The Fifth District Court of Appeal certified the following question to the Florida Supreme Court as one of great public importance: Whether the analysis and decision in Worley should also apply to preclude a defense law firm that is not a party to the litigation from having to disclose its financial relationship with experts it retains for purposes of litigation including those that perform compulsory medical examinations under Florida Rule Of Civil Procedure 1.360?

The petitioner appealed a discovery order entered by the trial court compelling defense counsel and defense counsel’s law firm to disclose the number of times it had retained its expert witness and how much they paid him over the past three years. The Fifth District denied certiorari review as it was not a departure from the essential requirements of law. In Vazquez v. Martinez, 175 So. 3d 372, 373-74 (Fla. 5th DCA 2015), this type of financial information is discoverable “to assist counsel in impeaching examining physicians and other experts by demonstrating that the expert has economic ties to the insurance company or defense law firm.” On the other hand, the Florida Supreme Court in Worley v.

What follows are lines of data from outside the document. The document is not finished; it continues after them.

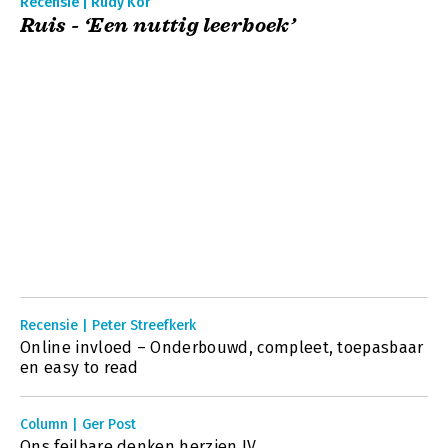
Recensie | Rudy Kor
Ruis - ‘Een nuttig leerboek’
Recensie | Peter Streefkerk
Online invloed – Onderbouwd, compleet, toepasbaar
en easy to read
Column | Ger Post
Ons feilbare denken herzien IV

Central Florida Young Men’s Christian Ass’n, 228 So. 3d 18 (Fla. 2017) protected a plaintiff from disclosing whether an attorney referred him to a doctor for treatment or a law firm from producing documents related to a possible referral relationship between the law firm and the physician, arguing that it violated attorney-client privilege. Acknowledging that the current state of the law treats litigants unequally, this issue was certified to the Florida Supreme Court for their opinion.